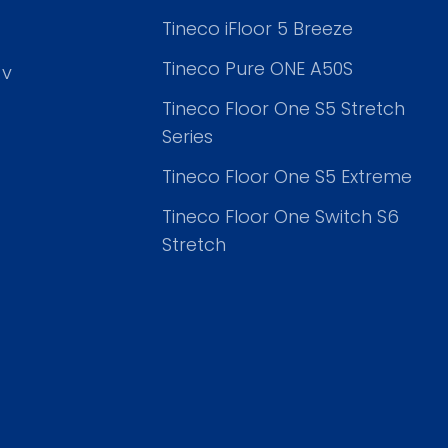
Tineco iFloor 5 Breeze
Tineco Pure ONE A50S
 v
Tineco Floor One S5 Stretch
Series
Tineco Floor One S5 Extreme
Tineco Floor One Switch S6
Stretch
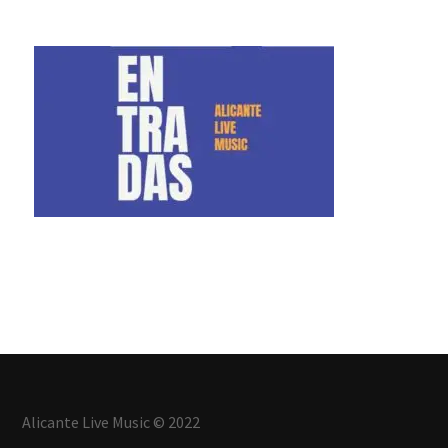
Alicante Live Music © 2022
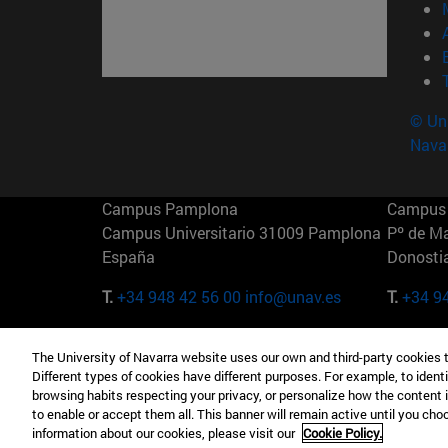
© Uni
Nava
Campus Pamplona
Campus 
Campus Universitario 31009 Pamplona
Pº de M
España
Donosti
T.
+34 948 42 56 00
info@unav.es
T.
+34 9
Campus Madrid (IESE)
Campus 
The University of Navarra website uses our own and third-party cookies 
Camino del Cerro Águila 3 28023
165 W 5
Different types of cookies have different purposes. For example, to identi
Madrid España
EE.UU
browsing habits respecting your privacy, or personalize how the content 
to enable or accept them all. This banner will remain active until you ch
T.
+34 912 11 30 00
T.
+1 64
information about our cookies, please visit our
Cookie Policy.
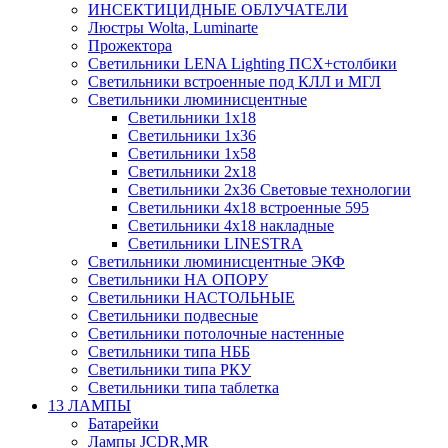
ИНСЕКТИЦИДНЫЕ ОБЛУЧАТЕЛИ
Люстры Wolta, Luminarte
Прожектора
Светильники LENA Lighting ПСХ+столбики
Светильники встроенные под КЛЛ и МГЛ
Светильники люминисцентные
Светильники 1х18
Светильники 1х36
Светильники 1х58
Светильники 2х18
Светильники 2х36 Световые технологии
Светильники 4х18 встроенные 595
Светильники 4х18 накладные
Светильники LINESTRA
Светильники люминисцентные ЭКФ
Светильники НА ОПОРУ
Светильники НАСТОЛЬНЫЕ
Светильники подвесные
Светильники потолочные настенные
Светильники типа НББ
Светильники типа РКУ
Светильники типа таблетка
13 ЛАМПЫ
Батарейки
Лампы JCDR,MR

_What you need to do_.
Give again, exactly, every line from the one holding "Светильники 1х18" to the last line of the data.

_Exercise answer_.
Светильники 1х18
Светильники 1х36
Светильники 1х58
Светильники 2х18
Светильники 2х36 Световые технологии
Светильники 4х18 встроенные 595
Светильники 4х18 накладные
Светильники LINESTRA
Светильники люминисцентные ЭКФ
Светильники НА ОПОРУ
Светильники НАСТОЛЬНЫЕ
Светильники подвесные
Светильники потолочные настенные
Светильники типа НББ
Светильники типа РКУ
Светильники типа таблетка
13 ЛАМПЫ
Батарейки
Лампы JCDR,MR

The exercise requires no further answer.